I was initially reluctant to buy another Honeywell, but after reading reviews decided that maybe this was the best choice for me. The convincing factor for me is that this is from the "Pro" line, so it comes with a 5 year warranty. Although I have no clue if that means that it's built any better or with any better quality components or not.

I'm not really sure what makes it a "Pro". They don't actually intend for it to be sold to anyone but contractors, which is somewhat absurd imho. There are a lot of settings that I don't necessarily care about, and going through them requires a somewhat non-intuitive setup phase (that you probably won't be able to figure out without a manual). So maybe that's the reason. But once you have it set up, the basic operation (including changing program values) is reasonable simple and intuitive and just like any other programmable digital thermostat that I've used.

I was a bit wary of the AIR (Adaptive Intelligent Recovery) feature, where the thermostat doesn't turn on when you set it, but instead tries to predict when it ought to turn on to be at the selected temperature at the selected time. Sounds like something that sounds great in theory, but might be flaky in practice. Esp. since one of the reviewers complained about it, as well as getting no help from customer service in trying to disable the feature. I decided that I was only going to buy the thermostat if this could be disabled. But the owner's manual gave no info about how to do that.

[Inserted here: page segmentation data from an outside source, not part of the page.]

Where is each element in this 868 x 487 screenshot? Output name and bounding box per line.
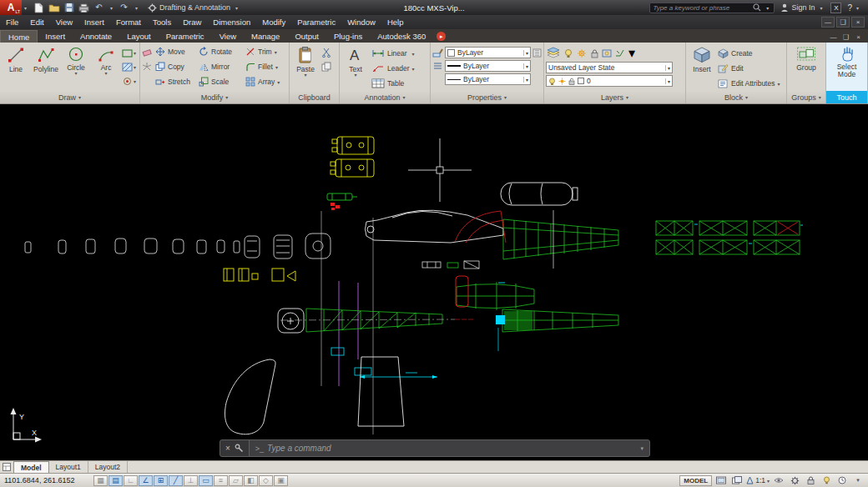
tab-layout[interactable]: Layout	[119, 30, 159, 43]
current-layer-dropdown[interactable]: 0▾	[546, 75, 673, 87]
rotate-tool[interactable]: Rotate	[197, 47, 244, 57]
cut-tool[interactable]	[321, 47, 331, 58]
customize-wrench-icon[interactable]	[235, 444, 244, 453]
panel-title-clipboard[interactable]: Clipboard	[290, 91, 339, 103]
annotation-visibility-icon[interactable]	[772, 475, 785, 486]
tab-home[interactable]: Home	[0, 30, 38, 43]
tab-model[interactable]: Model	[13, 461, 49, 473]
edit-attributes-flyout-icon[interactable]: ▾	[777, 81, 782, 87]
trim-tool[interactable]: Trim▾	[244, 47, 285, 57]
new-file-icon[interactable]	[33, 2, 45, 13]
toggle-qp[interactable]: ◧	[244, 475, 258, 486]
tab-autodesk360[interactable]: Autodesk 360	[370, 30, 433, 43]
panel-title-draw[interactable]: Draw▾	[0, 91, 139, 103]
annotation-scale-button[interactable]: 1:1▾	[746, 476, 770, 484]
menu-draw[interactable]: Draw	[177, 15, 207, 29]
linear-flyout-icon[interactable]: ▾	[411, 51, 416, 57]
search-icon[interactable]	[753, 3, 761, 12]
circle-flyout-icon[interactable]: ▾	[74, 72, 77, 76]
menu-insert[interactable]: Insert	[78, 15, 110, 29]
close-button[interactable]: ×	[851, 17, 865, 28]
layer-off-icon[interactable]	[563, 48, 574, 58]
circle-tool[interactable]: Circle ▾	[62, 44, 90, 91]
fillet-flyout-icon[interactable]: ▾	[275, 64, 278, 70]
exchange-apps-icon[interactable]: X	[830, 3, 841, 13]
layer-tools-flyout-icon[interactable]: ▾	[628, 45, 635, 61]
menu-file[interactable]: File	[0, 15, 24, 29]
workspace-switch-gear-icon[interactable]	[788, 475, 801, 486]
polyline-tool[interactable]: Polyline	[32, 44, 60, 91]
clean-screen-icon[interactable]: ▾	[851, 475, 865, 486]
properties-palette-launcher[interactable]	[532, 47, 542, 58]
text-tool[interactable]: A Text ▾	[341, 44, 370, 91]
layer-freeze-icon[interactable]	[577, 48, 588, 58]
create-block-tool[interactable]: Create	[718, 47, 782, 60]
hatch-tool[interactable]: ▾	[122, 61, 136, 73]
quick-view-drawings-icon[interactable]	[730, 475, 744, 486]
tab-insert[interactable]: Insert	[38, 30, 73, 43]
tab-plugins[interactable]: Plug-ins	[326, 30, 370, 43]
toggle-grid[interactable]: ▤	[108, 475, 123, 486]
autocad-logo[interactable]: A LT	[0, 0, 22, 15]
minimize-button[interactable]: —	[821, 17, 835, 28]
menu-help[interactable]: Help	[381, 15, 410, 29]
menu-dimension[interactable]: Dimension	[207, 15, 256, 29]
paste-tool[interactable]: Paste ▾	[291, 44, 320, 91]
toggle-am[interactable]: ▣	[274, 475, 288, 486]
group-tool[interactable]: Group	[792, 44, 820, 91]
paste-flyout-icon[interactable]: ▾	[304, 73, 306, 78]
lineweight-dropdown[interactable]: ByLayer▾	[445, 60, 531, 72]
panel-title-groups[interactable]: Groups▾	[787, 91, 825, 103]
toggle-snap[interactable]: ▦	[93, 475, 108, 486]
tab-parametric[interactable]: Parametric	[159, 30, 212, 43]
app-menu-caret-icon[interactable]: ▾	[22, 5, 29, 11]
edit-block-tool[interactable]: Edit	[718, 62, 782, 75]
menu-window[interactable]: Window	[341, 15, 381, 29]
menu-view[interactable]: View	[50, 15, 78, 29]
quick-view-layouts-icon[interactable]	[714, 475, 728, 486]
toggle-tpy[interactable]: ▱	[229, 475, 243, 486]
recent-commands-icon[interactable]: ▾	[640, 445, 649, 452]
arc-tool[interactable]: Arc ▾	[92, 44, 120, 91]
isolate-objects-icon[interactable]	[820, 475, 833, 486]
menu-modify[interactable]: Modify	[256, 15, 291, 29]
workspace-switcher[interactable]: Drafting & Annotation ▾	[144, 3, 245, 13]
line-tool[interactable]: Line	[2, 44, 30, 91]
layer-lock-icon[interactable]	[590, 48, 599, 58]
leader-flyout-icon[interactable]: ▾	[411, 66, 416, 72]
mirror-tool[interactable]: Mirror	[197, 62, 244, 72]
table-tool[interactable]: Table	[371, 77, 416, 90]
tab-layout1[interactable]: Layout1	[49, 461, 88, 473]
panel-title-layers[interactable]: Layers▾	[544, 91, 685, 103]
toggle-sc[interactable]: ◇	[259, 475, 273, 486]
layer-match-icon[interactable]	[615, 48, 626, 58]
toggle-polar[interactable]: ∠	[139, 475, 153, 486]
fillet-tool[interactable]: Fillet▾	[244, 62, 285, 72]
toggle-ortho[interactable]: ∟	[124, 475, 138, 486]
text-flyout-icon[interactable]: ▾	[354, 73, 356, 78]
panel-title-block[interactable]: Block▾	[686, 91, 786, 103]
array-tool[interactable]: Array▾	[244, 77, 285, 87]
rectangle-tool[interactable]: ▾	[122, 47, 136, 58]
layer-properties-icon[interactable]	[546, 47, 561, 59]
toggle-osnap[interactable]: ⊞	[154, 475, 168, 486]
plot-icon[interactable]	[78, 2, 90, 13]
drawing-area[interactable]: Y X × >_ ▾	[0, 104, 868, 460]
tab-layout2[interactable]: Layout2	[88, 461, 128, 473]
boundary-tool[interactable]: ▾	[122, 75, 136, 87]
copy-clip-tool[interactable]	[321, 61, 331, 73]
move-tool[interactable]: Move	[154, 47, 197, 57]
layer-state-dropdown[interactable]: Unsaved Layer State▾	[546, 62, 673, 73]
scale-tool[interactable]: Scale	[197, 77, 244, 87]
a360-sync-icon[interactable]: ▸	[437, 32, 446, 41]
tab-output[interactable]: Output	[287, 30, 326, 43]
object-color-dropdown[interactable]: ByLayer▾	[445, 47, 531, 58]
sign-in-button[interactable]: Sign In ▾	[780, 3, 825, 12]
leader-tool[interactable]: Leader▾	[371, 62, 416, 75]
command-input[interactable]	[267, 444, 640, 453]
redo-icon[interactable]: ↷	[118, 2, 130, 13]
layout-list-icon[interactable]	[0, 461, 13, 473]
array-flyout-icon[interactable]: ▾	[277, 79, 280, 85]
layer-isolate-icon[interactable]	[602, 48, 613, 58]
command-line-close-icon[interactable]: ×	[225, 444, 230, 453]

So I called customer service. I got a reasonably helpful person who was not an idiot and could speak English. (And when I asked a question he didn't know the answer to, he didn't just make something up -- he put me on hold and found someone else that knew the answer.) Anyway, the bottom line is that yes you *can* disable this. While the owner's manual doesn't cover this, the installation guide does. While these both come with the thermostat, they are also both available online. The owner's manual is here:
[...]
Fwiw, selection 0 in setup function 13 turns AIR off.
I can't speak to how well the AIR does or does not work, since I just disabled it during setup.

So far it seems to work, although I don't really have too many things I'm looking for in a thermostat. (Although it does improve upon my previous model in various respects, like having a backlight, and having a more informative display, and not requiring removing the panel to program it, and actually doing the right thing when you set a temporary temperature by keeping that valid until the next program change.)

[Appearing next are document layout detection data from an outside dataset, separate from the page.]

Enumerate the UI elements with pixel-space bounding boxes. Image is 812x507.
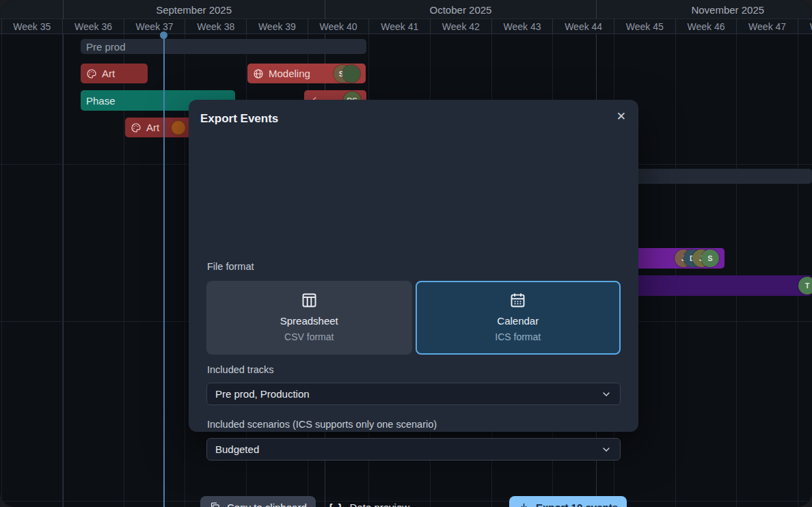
file-format-label: File format <box>207 261 254 272</box>
modal-title: Export Events <box>200 112 278 126</box>
included-tracks-value: Pre prod, Production <box>215 388 310 400</box>
copy-button-label: Copy to clipboard <box>227 502 307 507</box>
format-card-calendar[interactable]: Calendar ICS format <box>416 281 621 355</box>
week-header: Week 39 <box>246 19 308 34</box>
week-header: Week 45 <box>614 19 675 34</box>
close-icon[interactable]: ✕ <box>617 109 626 124</box>
format-subtitle: CSV format <box>284 331 334 342</box>
chevron-down-icon <box>601 389 612 400</box>
week-header: Week 40 <box>308 19 369 34</box>
month-header: November 2025 <box>596 0 812 19</box>
week-header: Week 38 <box>185 19 246 34</box>
avatar-group: JDJS <box>675 249 719 267</box>
included-scenarios-value: Budgeted <box>215 443 259 455</box>
current-date-line <box>163 34 165 507</box>
avatar-group: T <box>798 277 812 294</box>
included-scenarios-label: Included scenarios (ICS supports only on… <box>207 419 437 430</box>
week-header: Week 43 <box>491 19 553 34</box>
week-gridline <box>675 34 676 507</box>
copy-to-clipboard-button[interactable]: Copy to clipboard <box>200 496 316 507</box>
data-preview-label: Data preview <box>350 502 410 507</box>
avatar-group: SI <box>334 65 360 83</box>
app-window: September 2025October 2025November 2025 … <box>0 0 812 507</box>
data-preview-button[interactable]: { } Data preview <box>320 496 418 507</box>
format-subtitle: ICS format <box>495 331 541 342</box>
bar-pre-prod[interactable]: Pre prod <box>81 39 366 54</box>
week-header: Week 35 <box>1 19 63 34</box>
format-title: Calendar <box>497 315 539 327</box>
week-gridline <box>1 34 2 507</box>
bar-label: Pre prod <box>86 41 126 53</box>
bar-label: Phase <box>86 95 116 107</box>
week-header: Week 37 <box>124 19 185 34</box>
avatar: S <box>701 249 719 267</box>
status-dot <box>171 120 186 135</box>
week-header: Week 36 <box>62 19 124 34</box>
bar-art-1[interactable]: Art <box>81 64 148 83</box>
month-header: October 2025 <box>325 0 597 19</box>
export-button-label: Export 10 events <box>536 502 618 507</box>
weeks-header-row: Week 35Week 36Week 37Week 38Week 39Week … <box>0 19 812 34</box>
months-header-row: September 2025October 2025November 2025 <box>0 0 812 19</box>
bar-label: Art <box>146 122 159 133</box>
week-gridline <box>798 34 798 507</box>
calendar-icon <box>509 291 527 310</box>
week-gridline <box>736 34 737 507</box>
week-header: Week 47 <box>736 19 798 34</box>
avatar <box>342 65 360 83</box>
included-tracks-label: Included tracks <box>207 364 274 375</box>
bar-label: Art <box>102 68 115 79</box>
month-header: September 2025 <box>63 0 325 19</box>
file-format-cards: Spreadsheet CSV format Calendar ICS form… <box>206 281 621 355</box>
week-header: Week 42 <box>430 19 491 34</box>
avatar: T <box>798 277 812 294</box>
spreadsheet-icon <box>300 291 319 310</box>
included-tracks-select[interactable]: Pre prod, Production <box>206 383 621 405</box>
current-date-marker <box>160 31 167 39</box>
week-header: Week 48 <box>798 19 812 34</box>
globe-icon <box>253 68 264 79</box>
included-scenarios-select[interactable]: Budgeted <box>206 438 621 461</box>
bar-modeling[interactable]: ModelingSI <box>247 64 366 83</box>
week-header: Week 46 <box>675 19 737 34</box>
month-gridline <box>63 34 64 507</box>
palette-icon <box>86 68 97 79</box>
format-card-spreadsheet[interactable]: Spreadsheet CSV format <box>206 281 412 355</box>
modal-footer: Copy to clipboard { } Data preview Expor… <box>200 496 627 507</box>
bar-art-2[interactable]: Art <box>125 118 196 137</box>
export-events-button[interactable]: Export 10 events <box>509 496 627 507</box>
copy-icon <box>209 502 221 507</box>
download-icon <box>518 502 530 507</box>
braces-icon: { } <box>329 502 344 507</box>
bar-label: Modeling <box>269 68 310 79</box>
palette-icon <box>131 122 141 133</box>
week-header: Week 41 <box>368 19 430 34</box>
chevron-down-icon <box>601 444 612 455</box>
format-title: Spreadsheet <box>280 315 338 327</box>
export-events-modal: Export Events ✕ File format Spreadsheet … <box>189 100 638 432</box>
week-header: Week 44 <box>552 19 614 34</box>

I do have a few minor complaints about the physical design. I would like to see a few more holes in the backing plastic piece to give you some more options wrt where to mount the thermostat and where to run the wires. I had a few constraints relative to my existing installation, so I ended up using the existing left mount hole as is; ignoring the hole for running the wires; using the right mount hole for running the wires; and drilling a new hole for the second mount hole. Not a huge deal, but I could understand if some people would be nervous about drilling into the plastic. Also, I was able to run my wires through the small mount hole b/c I only have a 2 wire system. For a more complicated system, that might not have worked and I might have had to drill a larger hole.

Also, it's a bit of an effort to remove the main unit from the base, which is necessary to change the batteries. I'm nervous that that will put excessive stress where the unit is mounted into the plaster. I guess I'll just have to try to be as gentle as possible.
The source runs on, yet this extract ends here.